Word for word, retype the lines from the one containing "UNIACC, formación que complement" to the last line of the data below, both ends included.

*** DATA RECORDS ***

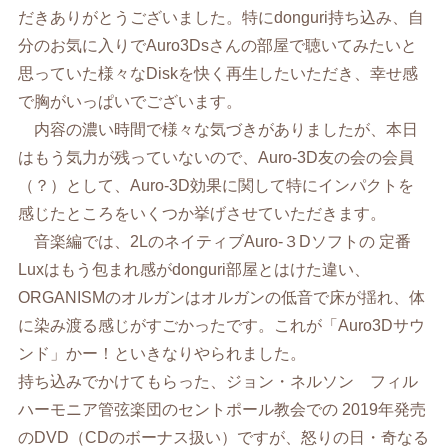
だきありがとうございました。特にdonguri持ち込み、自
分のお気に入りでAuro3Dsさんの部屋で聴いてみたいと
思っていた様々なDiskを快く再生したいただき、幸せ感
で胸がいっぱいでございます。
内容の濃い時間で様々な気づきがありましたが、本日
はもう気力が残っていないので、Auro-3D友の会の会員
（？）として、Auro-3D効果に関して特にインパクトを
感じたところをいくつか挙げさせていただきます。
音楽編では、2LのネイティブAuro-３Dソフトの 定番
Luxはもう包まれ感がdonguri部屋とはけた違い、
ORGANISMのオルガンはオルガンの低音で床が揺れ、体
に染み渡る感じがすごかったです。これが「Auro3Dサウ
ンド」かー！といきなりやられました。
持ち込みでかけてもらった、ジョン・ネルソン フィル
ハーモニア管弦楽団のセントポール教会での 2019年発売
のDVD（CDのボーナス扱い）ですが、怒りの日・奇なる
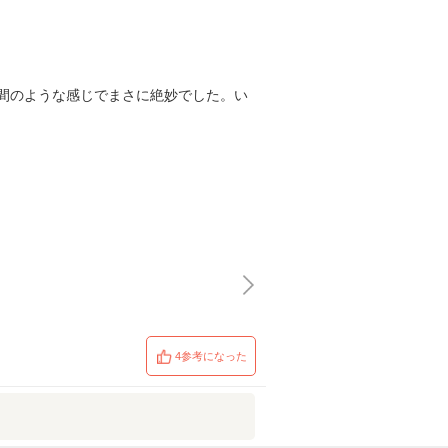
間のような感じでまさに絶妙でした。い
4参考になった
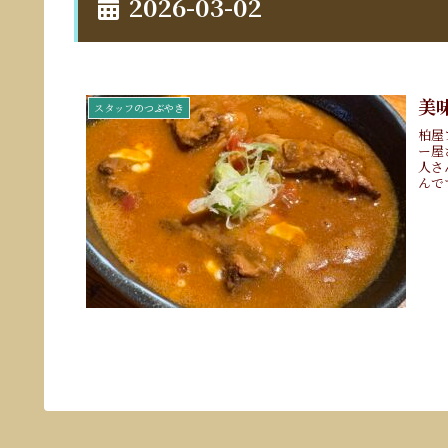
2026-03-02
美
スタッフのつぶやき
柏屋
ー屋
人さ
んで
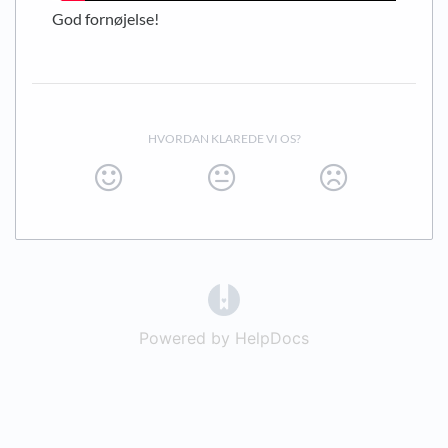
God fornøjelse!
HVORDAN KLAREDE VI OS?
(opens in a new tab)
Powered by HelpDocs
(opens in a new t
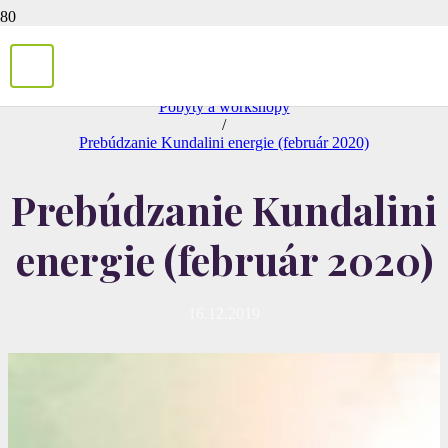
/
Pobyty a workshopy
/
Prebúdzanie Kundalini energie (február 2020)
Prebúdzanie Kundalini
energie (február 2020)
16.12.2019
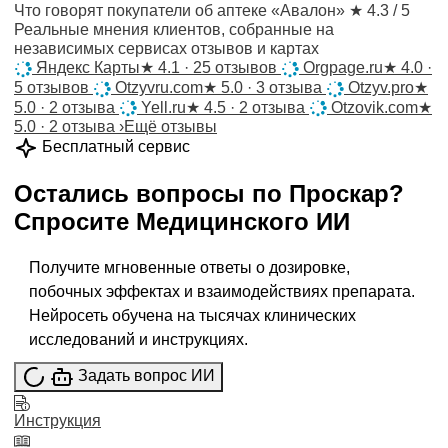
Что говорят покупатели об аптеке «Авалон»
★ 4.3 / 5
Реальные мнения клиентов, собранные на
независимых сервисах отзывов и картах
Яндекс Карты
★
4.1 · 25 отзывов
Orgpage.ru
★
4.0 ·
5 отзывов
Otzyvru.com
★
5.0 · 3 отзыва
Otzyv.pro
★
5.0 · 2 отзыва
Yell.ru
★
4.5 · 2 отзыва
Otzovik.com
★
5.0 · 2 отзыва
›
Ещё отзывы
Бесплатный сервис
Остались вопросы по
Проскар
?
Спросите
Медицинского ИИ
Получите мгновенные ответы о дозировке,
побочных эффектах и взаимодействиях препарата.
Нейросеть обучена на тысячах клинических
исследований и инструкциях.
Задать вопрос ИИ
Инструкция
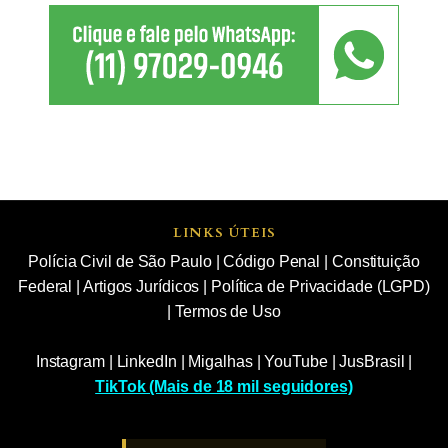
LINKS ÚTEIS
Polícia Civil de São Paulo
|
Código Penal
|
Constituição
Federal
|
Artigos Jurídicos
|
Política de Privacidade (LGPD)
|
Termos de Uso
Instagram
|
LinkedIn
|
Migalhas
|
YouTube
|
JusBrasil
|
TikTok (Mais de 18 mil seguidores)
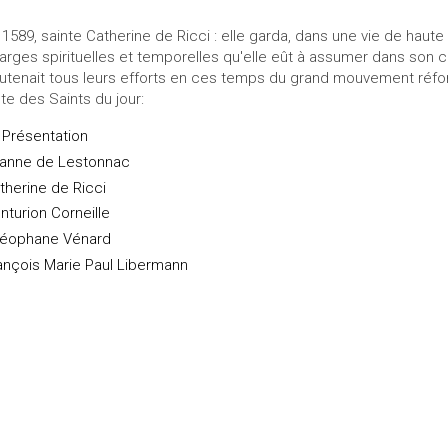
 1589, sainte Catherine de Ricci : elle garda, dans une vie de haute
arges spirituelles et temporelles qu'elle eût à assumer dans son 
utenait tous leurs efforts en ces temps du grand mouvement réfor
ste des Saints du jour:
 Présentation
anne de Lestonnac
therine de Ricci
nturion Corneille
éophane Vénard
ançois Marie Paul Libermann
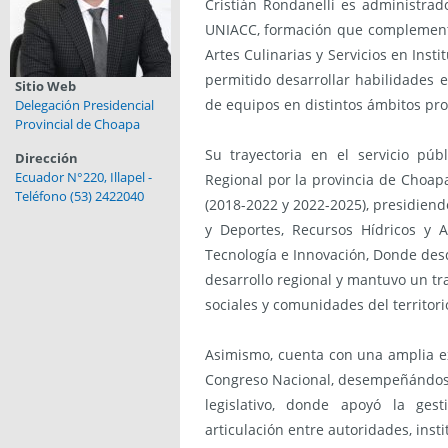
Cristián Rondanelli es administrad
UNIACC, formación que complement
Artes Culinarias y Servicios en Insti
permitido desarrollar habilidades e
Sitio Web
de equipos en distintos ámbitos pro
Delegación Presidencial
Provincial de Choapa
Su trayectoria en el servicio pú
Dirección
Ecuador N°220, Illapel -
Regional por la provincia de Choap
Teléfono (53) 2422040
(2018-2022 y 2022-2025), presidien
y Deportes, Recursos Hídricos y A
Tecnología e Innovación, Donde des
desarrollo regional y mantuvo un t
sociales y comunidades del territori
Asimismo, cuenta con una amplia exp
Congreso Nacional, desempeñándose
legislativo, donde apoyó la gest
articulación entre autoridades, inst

*** End of DATA RECORDS ***

YOUR RESPONSE.
UNIACC, formación que complement
Artes Culinarias y Servicios en Insti
permitido desarrollar habilidades e
Sitio Web
de equipos en distintos ámbitos pro
Delegación Presidencial
Provincial de Choapa
Su trayectoria en el servicio pú
Dirección
Ecuador N°220, Illapel -
Regional por la provincia de Choap
Teléfono (53) 2422040
(2018-2022 y 2022-2025), presidien
y Deportes, Recursos Hídricos y A
Tecnología e Innovación, Donde des
desarrollo regional y mantuvo un t
sociales y comunidades del territori
Asimismo, cuenta con una amplia exp
Congreso Nacional, desempeñándose
legislativo, donde apoyó la gest
articulación entre autoridades, inst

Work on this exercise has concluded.